INFORMATION SUPPLIED ->
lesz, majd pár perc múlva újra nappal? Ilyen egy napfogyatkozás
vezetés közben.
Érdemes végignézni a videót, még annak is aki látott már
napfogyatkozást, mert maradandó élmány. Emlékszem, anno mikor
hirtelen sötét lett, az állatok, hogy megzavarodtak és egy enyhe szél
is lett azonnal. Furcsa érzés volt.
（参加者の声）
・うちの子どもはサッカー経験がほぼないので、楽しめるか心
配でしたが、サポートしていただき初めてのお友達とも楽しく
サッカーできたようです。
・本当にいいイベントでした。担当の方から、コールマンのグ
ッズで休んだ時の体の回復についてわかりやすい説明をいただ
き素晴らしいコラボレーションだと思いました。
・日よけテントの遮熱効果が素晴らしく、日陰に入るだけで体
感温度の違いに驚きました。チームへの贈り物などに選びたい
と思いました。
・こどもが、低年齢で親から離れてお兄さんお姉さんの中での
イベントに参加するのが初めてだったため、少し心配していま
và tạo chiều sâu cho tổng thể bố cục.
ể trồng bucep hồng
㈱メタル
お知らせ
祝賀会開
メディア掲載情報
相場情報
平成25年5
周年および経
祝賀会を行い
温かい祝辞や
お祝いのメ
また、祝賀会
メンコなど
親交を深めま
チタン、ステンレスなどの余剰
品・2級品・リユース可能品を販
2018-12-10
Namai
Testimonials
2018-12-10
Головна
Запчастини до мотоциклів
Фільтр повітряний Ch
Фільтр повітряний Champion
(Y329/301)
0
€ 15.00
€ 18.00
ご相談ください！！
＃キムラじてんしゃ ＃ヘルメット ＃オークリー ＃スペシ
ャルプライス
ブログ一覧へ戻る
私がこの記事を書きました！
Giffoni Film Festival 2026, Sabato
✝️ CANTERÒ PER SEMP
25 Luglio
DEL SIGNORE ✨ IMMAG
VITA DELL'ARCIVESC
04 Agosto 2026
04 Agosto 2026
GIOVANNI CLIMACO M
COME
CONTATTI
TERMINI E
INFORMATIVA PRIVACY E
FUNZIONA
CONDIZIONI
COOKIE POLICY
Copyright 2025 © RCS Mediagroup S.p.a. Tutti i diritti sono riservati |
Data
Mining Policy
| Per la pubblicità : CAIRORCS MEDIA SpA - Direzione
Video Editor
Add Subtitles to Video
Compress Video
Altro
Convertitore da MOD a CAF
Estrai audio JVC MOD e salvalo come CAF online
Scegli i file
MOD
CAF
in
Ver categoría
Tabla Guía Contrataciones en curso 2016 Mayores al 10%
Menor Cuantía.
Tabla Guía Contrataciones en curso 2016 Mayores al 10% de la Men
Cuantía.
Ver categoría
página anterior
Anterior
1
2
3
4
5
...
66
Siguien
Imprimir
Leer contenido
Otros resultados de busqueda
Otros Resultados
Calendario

YOUR GOAL ->
Extract each line from the entries above that contains the string "Фільтр".

SOLUTION TO THIS PROBLEM ->
Фільтр повітряний Ch
Фільтр повітряний Champion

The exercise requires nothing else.